Associates from Kendig Keast Collaborative, a Texas community planning firm, gave a presentation on the development challenges and limitations that Murfreesboro city planners could expect to face on Tuesday night at Central Magnet High School.
Kendig Keast Senior Associate Aaron J. Tuley and Associate Planner Frances Kellerman led the presentation, “Chapter 2” in “Murfreesboro 2035,” a comprehensive plan for the city’s next 20 years of projected growth.
Tuley said that Murfreesboro’s projected population in 2015 is 129,745, rising to 228,090 by 2035. In 20 years, the population of Rutherford County is expected to be just over half a million.
While Chapter 1, unveiled at Oakland Middle School in early December, outlined the city of Murfreesboro’s demographic identity, Chapter 2 titled “Growth,” began to outline what Tuley summarized as the “environmental and physical constraints we must address.”
These constraints include managing utilities infrastructure, locating underdeveloped land and managing public safety services like the fire and police departments.
Determining how many acres of land in the Murfreesboro urban growth area is the “first tier of determing supply and demand” for Tuley. He estimated that the area has about 19,000 acres open for development. Of that land, 880 acres would go to schools, he said, to serve a population with an expected 22% of people under the age of 17.
He also estimated that growth would require “at least three more fire stations” and 178 more police officers “just to maintain the status quo.”
Thomas Allen, Senior Project Manager at civil engineering consultant firm Neel-Schaffer, spoke about the development limitations presented by the city’s waterways, outlining its floodways and 100-year floodplains.
Floodways and floodplains are definitions used by the Federal Emergency Management Agency to classify areas that are likely to flood during times of abnormally high rainfall and areas that would flood in the event of a deluge that has a 1% chance of occurring every 100 years.
In floodways, development is strictly limited, and it is also heavily regulated in the 100-year-floodplains.
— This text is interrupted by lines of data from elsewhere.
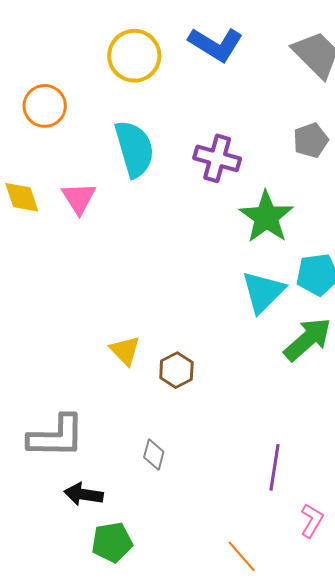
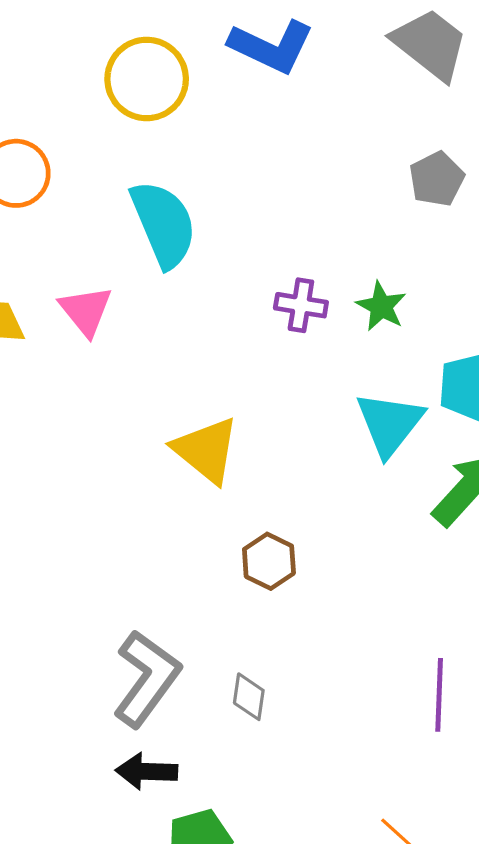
purple cross: (217, 158) -> (301, 305), moved, size x0.7
green star: (266, 217) -> (381, 306), size x0.6
yellow triangle: (125, 351) -> (206, 450), moved, size x1.4
gray L-shape: (56, 436) -> (147, 679), moved, turned -48

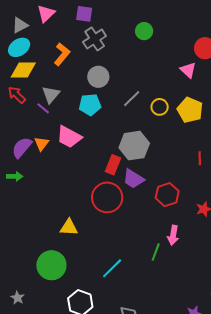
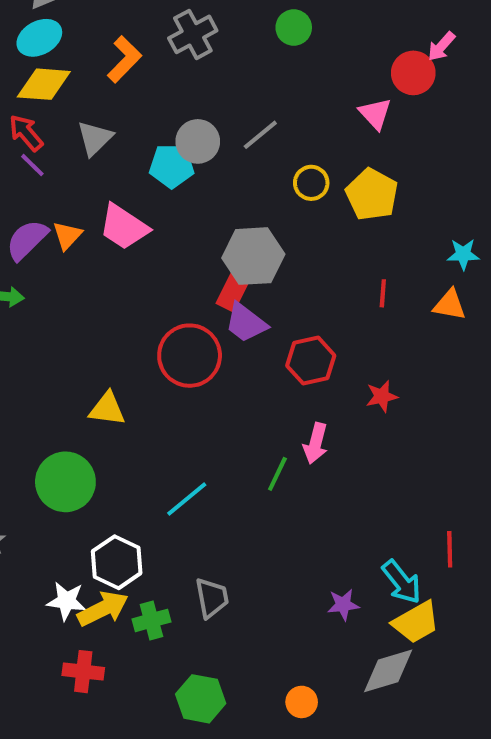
gray circle: (98, 77) -> (198, 141), moved
gray line: (132, 99) -> (260, 135), moved
purple line: (43, 108) -> (32, 165), moved
red rectangle: (113, 165) -> (233, 291), moved

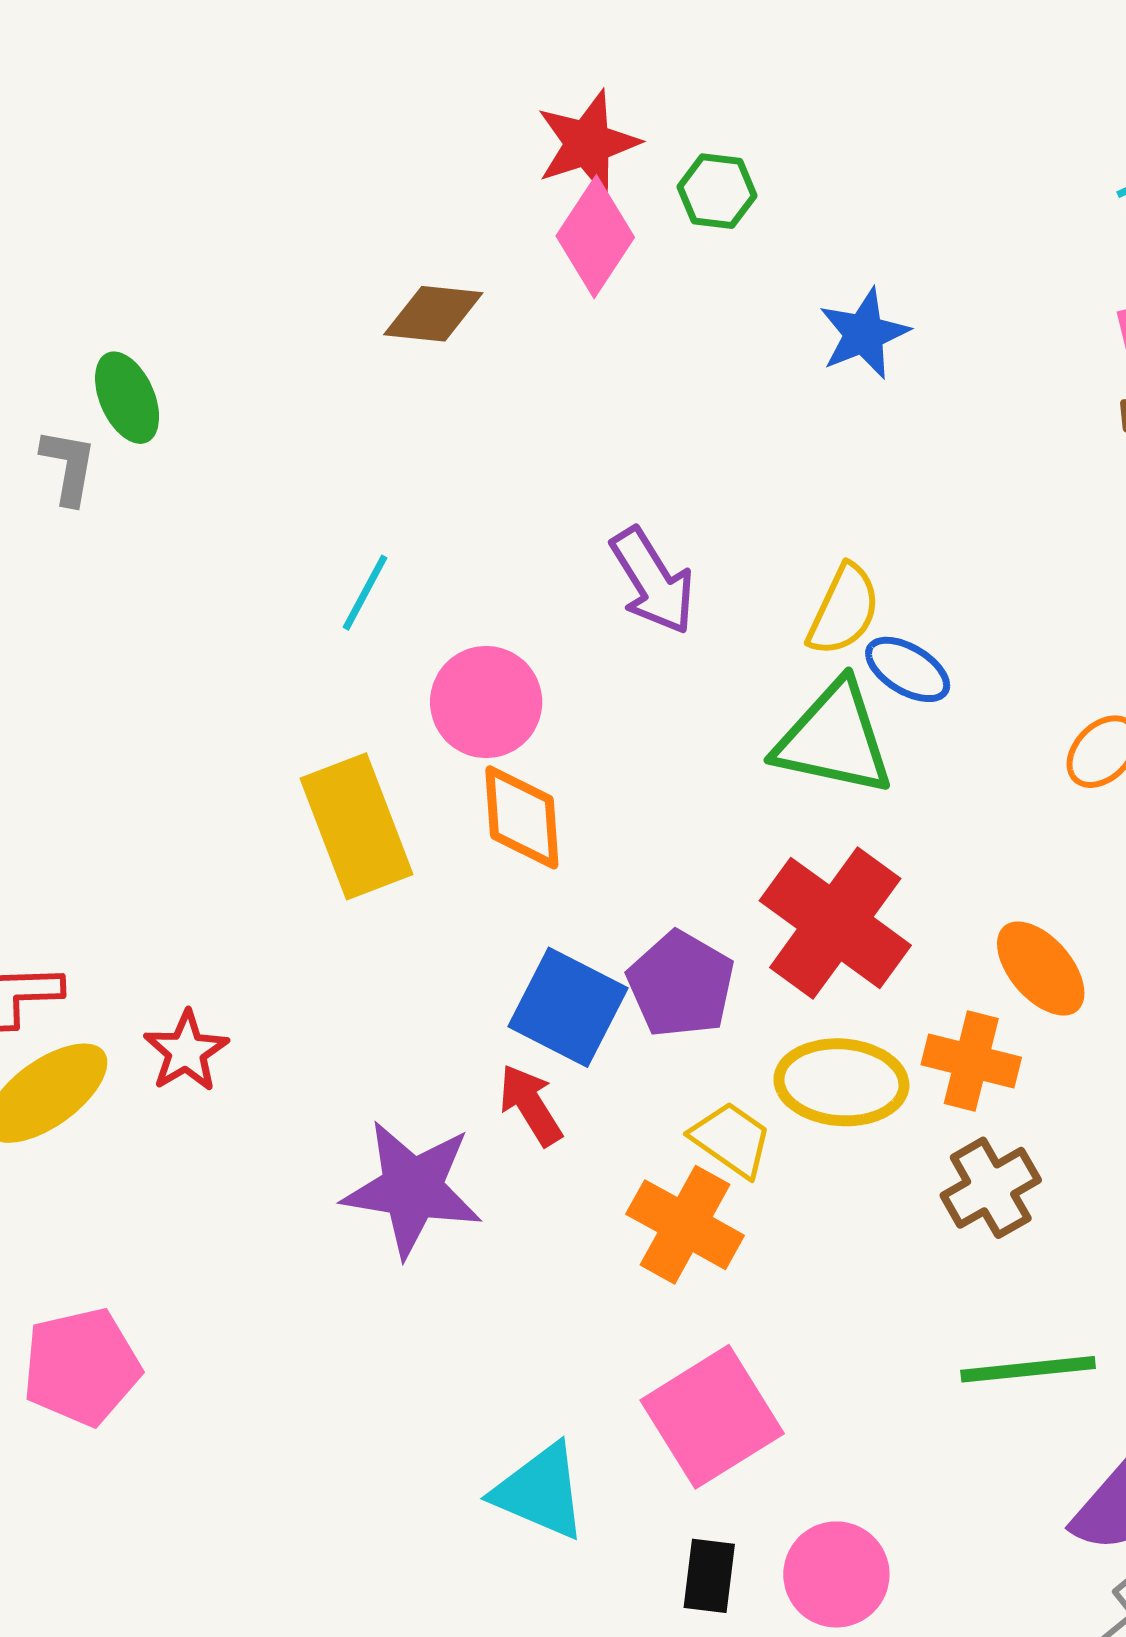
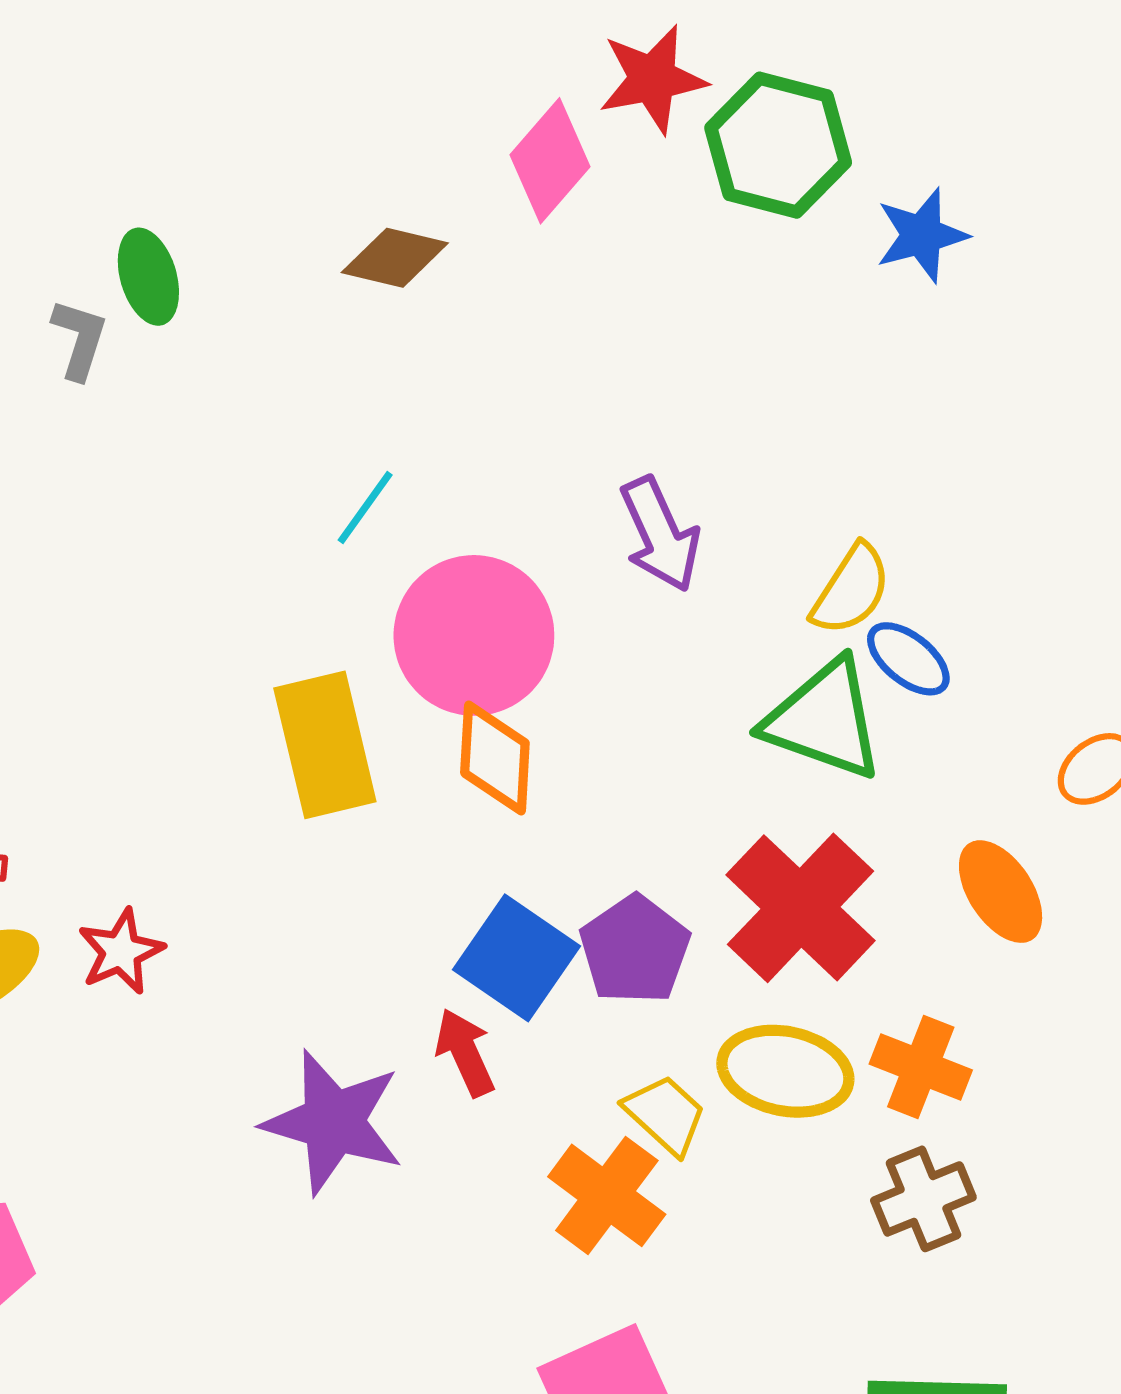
green hexagon: (717, 191) -> (778, 145), size x1.8
pink diamond: (595, 237) -> (550, 161), moved
brown diamond: (433, 314) -> (395, 258), moved
blue star: (864, 334) -> (922, 235), moved
pink circle: (486, 702) -> (474, 635), size x1.4
orange ellipse: (1041, 969) -> (1001, 892), moved

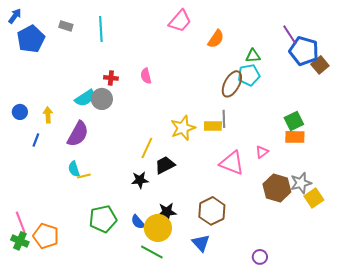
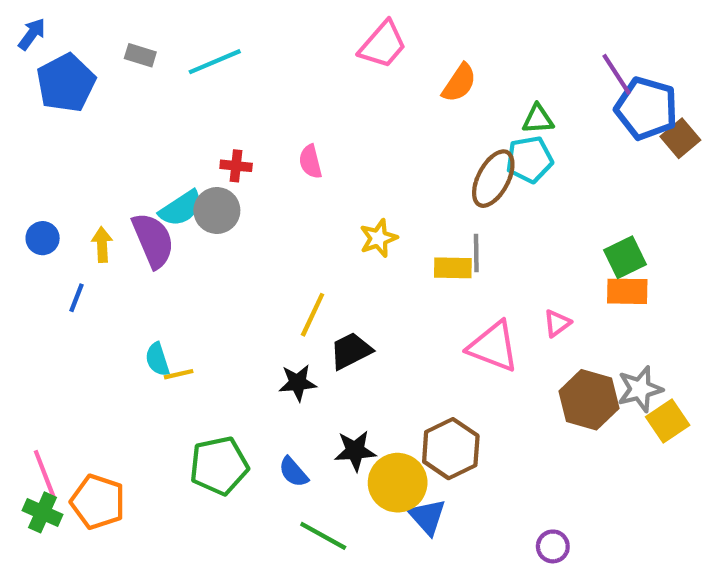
cyan line: (101, 29) -> (215, 62), turned 70
yellow star: (183, 128) -> (378, 238), moved, size x0.7
purple semicircle: (78, 134) -> (153, 240), moved, turned -52
yellow circle: (158, 228) -> (398, 483), moved

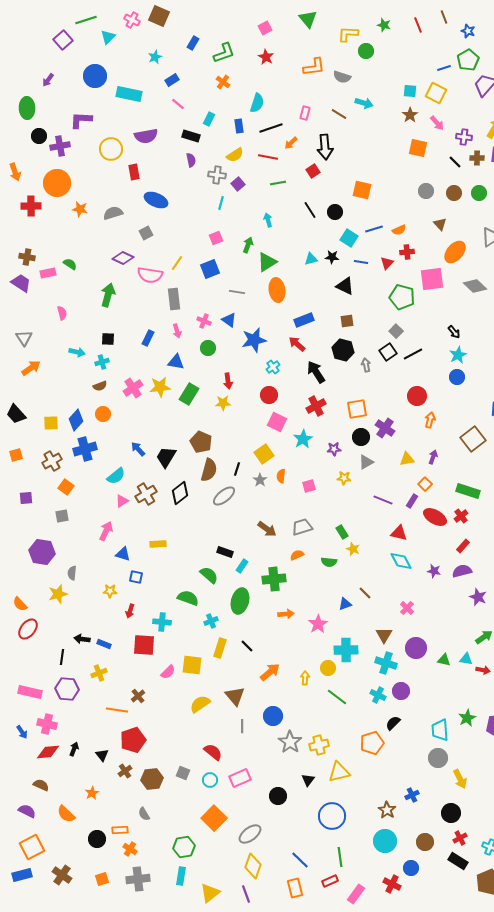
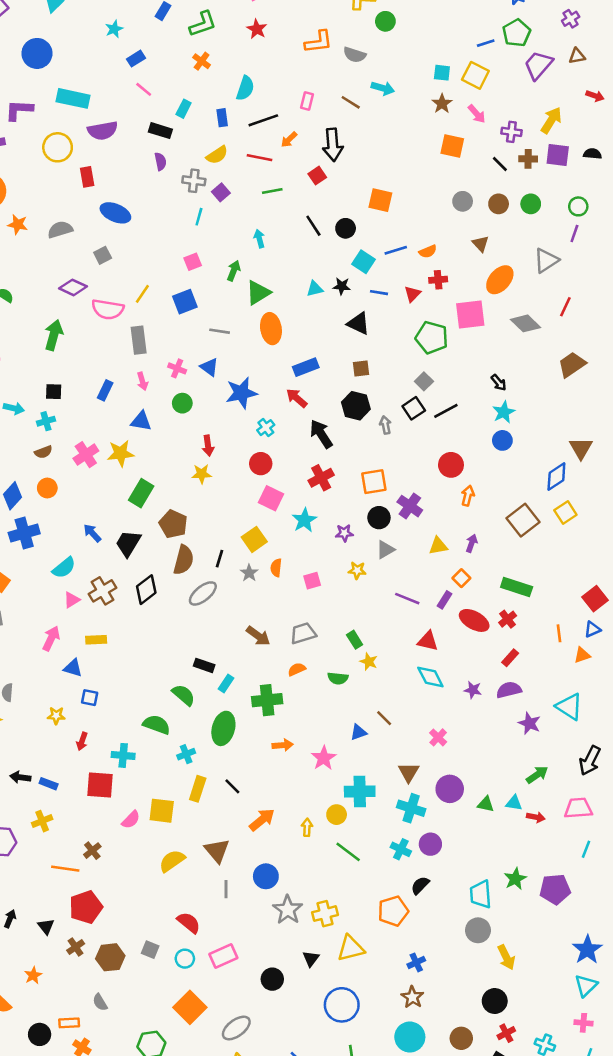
cyan rectangle: (129, 94) -> (73, 98), moved
green rectangle: (189, 394) -> (141, 493), moved
yellow rectangle: (158, 544) -> (96, 640), moved
blue cross: (412, 795) -> (416, 962), moved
Allen said the challenge the engineering firm faced was to navigate between what the city is required to do and setting regulations so severe as to “disincentivize development.”
Another consideration to engineers, Allen said, was Tennessee’s karst geology–large numbers of deposits of soft rocks like limestone in the earth–that create sinkholes.
Nashville engineering firm Smith, Seckman and Reid’s Principal Michael Bernard introduced some strategies to manage potable water utilities for the growing population.
He called for a “greater sense of cooperation” between Murfreesboro’s Consolidated Utility District water treatment plant and the plant in Smyrna, as well as an increased emphasis on “decentralized” water treatment–small units that would treat wastewater for a single neighborhood rather than an entire city.
Bernard said that an allocation study by the corps of engineers at J. Percy Priest Reservoir was underway to find alternative water sources to Percy Priest.